Wednesday, October 18, 2006

The world after Bush (and, hopefully, his parrott)

Writing in Prospect, Michael Lind (senior fellow at the New America Foundation and author of "The American Way of Strategy: US Foreign Policy and the American Way of Life," published by Oxford University Press), paints a grim picture of the post Bush world. Much of what he has to say about global settings and the foreign policy response of the Bush administration are applicable to the Howard years, notwithstanding the much narrower sphere of impact.

Following is an excerpt:

"...Much of America's weakness will be the result of self-inflicted wounds: the unnecessary invasion of Iraq, along with the Bush administration's gratuitous insults to allies, its arrogant unilateralism and its hostility to international law. But as tempting as it may be to put all of the blame on the Bush administration, the truth is that most of the trends that will limit American power and influence in the next decade are long-term phenomena produced by economic, demographic and ideological developments beyond the power of the US or any government to influence.
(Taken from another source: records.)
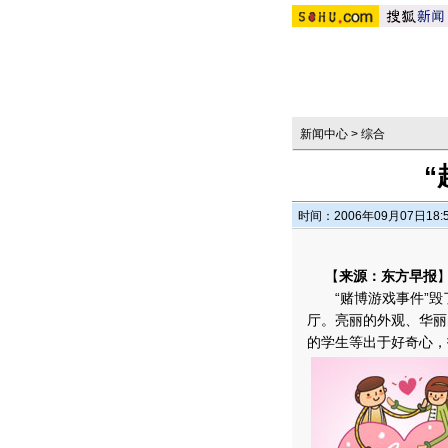
新闻中心
>
综合
“
时间：2006年09月07日18:
【
来源：东方早报
“赌博游戏事件”毁了
厅。亮丽的外观、华丽
的学生等出于好奇心，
The rise of China, the shift in the centre of the world economy to Asia, the growth of neo- mercantilist petro-politics, the spread of Islamism in both militant and moderate forms—these trends are reshaping the world order in ways that neither the US nor any of its allies can do much to control....

Whatever happens, it is clear that the long 1990s are finally over, their utopian hopes beyond realisation. The neoconservative vision of one big global market policed by the hegemonic US in a unipolar world now looks quaint. So does the related neoliberal vision of an alliance of north Atlantic democracies repudiating post-1945 notions of state sovereignty in order to dispatch soldiers and democratic missionaries to end ethnic conflicts, enforce human rights and bring democracy and liberty to the middle east and Africa. The multipolar and mercantilist world coalescing around us looks very different from the unipolar free-market order described by Clinton, Blair and Bush, even though it would have seemed familiar to Richard Nixon and Charles de Gaulle.

The neoconservative fantasy of unilateral global hegemony has been discredited, and the neoliberal dream of a UN-led international order is an illusion as well. A concert of great powers, organised and led by the US, offers the best hope for reconciling international peace with liberal order, in a world in which the perfect remains the enemy of the good."